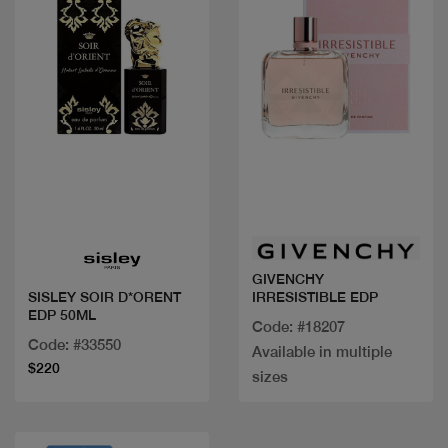
Quick view
Quick view
GIVENCHY
IRRESISTIBLE EDP
SISLEY SOIR D*ORENT
EDP 50ML
Code: #18207
Code: #33550
Available in multiple
$220
sizes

What the exercise asks: Only the listing above, set down exactly and without pictures, belongs in the answer.

Expected answer:
Quick view
Quick view
GIVENCHY
IRRESISTIBLE EDP
SISLEY SOIR D*ORENT
EDP 50ML
Code: #18207
Code: #33550
Available in multiple
$220
sizes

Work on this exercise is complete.